A New Hampshire nurse filed a lawsuit late last month against the Health and Human Services Department, claiming the health information technology sections of the 2009 stimulus bill violate her privacy protections in federal and state laws, including the Health Insurance Portability and Accountability Act and the Hippocratic oath.

Beatrice Heghmann, a nurse in Durham, N.H., alleged in the lawsuit that because the health IT sections of the 2009 American Recovery and Investment Act mandate every health care provider in the nation create an electronic health record for all patients, the law puts her personal health information "a mouse-click away from being accessible to an intruder."

In the complaint, filed in the U.S. District Court for the Southern District of New York, Heghmann asked for a preliminary and permanent injunction against the health IT sections of the stimulus bill to prevent "unconstitutional exposure of her personal health information."

The suit named Kathleen Sebelius, HHS secretary; Nancy-Ann DeParle, director of the White House Office of Health Reform; and Charlene Frizzera, acting administrator of the Centers for Medicare and Medicaid Services, as defendants. She also asserted the stimulus bill gives the HHS secretary wide latitude to determine the kind of "minimum necessary information" that can be extracted from a patients health care record and provided to third parties.

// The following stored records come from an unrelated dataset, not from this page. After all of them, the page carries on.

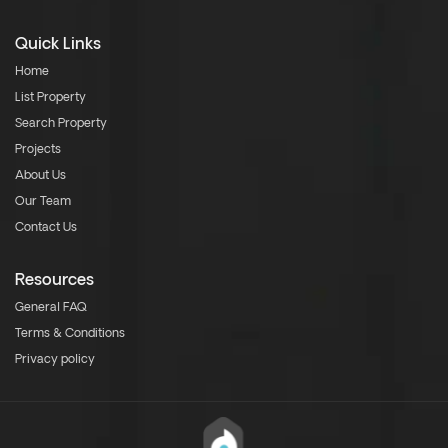
Quick Links
Home
List Property
Search Property
Projects
About Us
Our Team
Contact Us
Resources
General FAQ
Terms & Conditions
Privacy policy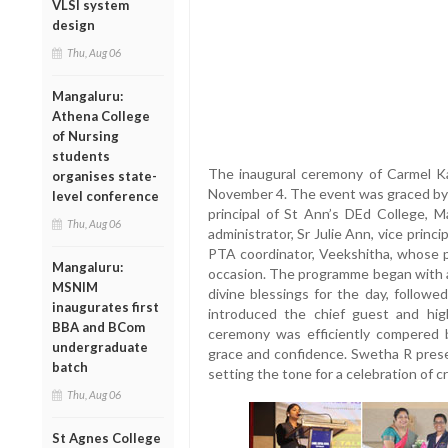
VLSI system
design
Thu, Aug 06
Mangaluru:
Athena College
of Nursing
students
The inaugural ceremony of Carmel K
organises state-
November 4. The event was graced by t
level conference
principal of St Ann’s DEd College, Ma
Thu, Aug 06
administrator, Sr Julie Ann, vice princ
PTA coordinator, Veekshitha, whose 
Mangaluru:
occasion. The programme began with a 
MSNIM
divine blessings for the day, followe
inaugurates first
introduced the chief guest and hig
BBA and BCom
ceremony was efficiently compered 
undergraduate
grace and confidence. Swetha R pres
batch
setting the tone for a celebration of c
Thu, Aug 06
St Agnes College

An HHS spokeswoman did not return a call for comment on the lawsuit.

The lawsuit highlights one of the key problems with the health IT sections of the stimulus bill, said Twila Brase, president of the Citizens' Council on Health Care, a nonprofit group in St. Paul, Minn., that advocates confidentiality of patient-doctor relationships. The law "facilitates creation and sharing of electronic medical records without consent," she said. Allowing the HHS secretary to set minimum standards for sharing health information "puts privacy in the hands of a political appointee," rather than a doctor, Brase added.

The stimulus law also takes away states' rights to enact tougher privacy protections than those contained in the federal statute. In an interview, Robert Heghmann, the lawyer who filed the suit and Beatrice's husband, said New Hampshire's privacy law has stricter provisions on the sharing of health care information than federal law.

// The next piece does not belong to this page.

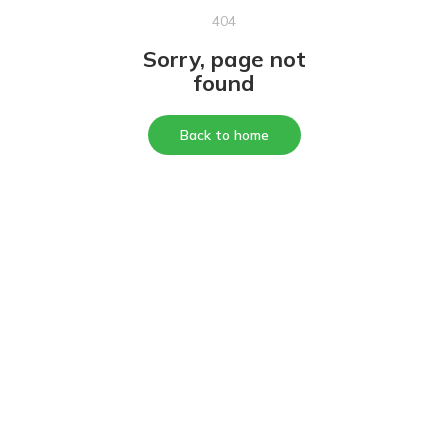
404
Sorry, page not
found
Back to home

Asked if the lawsuit had a slim chance of a judge ruling in favor of it, Robert Heghmann said, "This is not a long shot," and said they would prevail.

But the suit is "hyperbolic and a bit over the top," said Karl Thallner Jr., a partner at Reed Smith LLP law firm in Pittsburgh, who specializes in health care litigation.

Dr. Deborah Peel, founder of Patient Privacy Rights, a medical privacy watchdog group in an Austin, Texas, predicted more lawsuits against the health IT section of the stimulus bill would follow the Heghmann case. "Lawsuits over privacy rights will continue to be filed because Americans expect to control their electronic health information, just as they have always controlled their paper health records," she said.

Peel added that patient rights are reflected in state laws covering privacy protection, as well as common law, tort and contract law, the physician-patient privilege, the psychotherapist-patient privilege, and constitutional rights to health privacy. Congress must ensure consumer control over electronic health information, she added.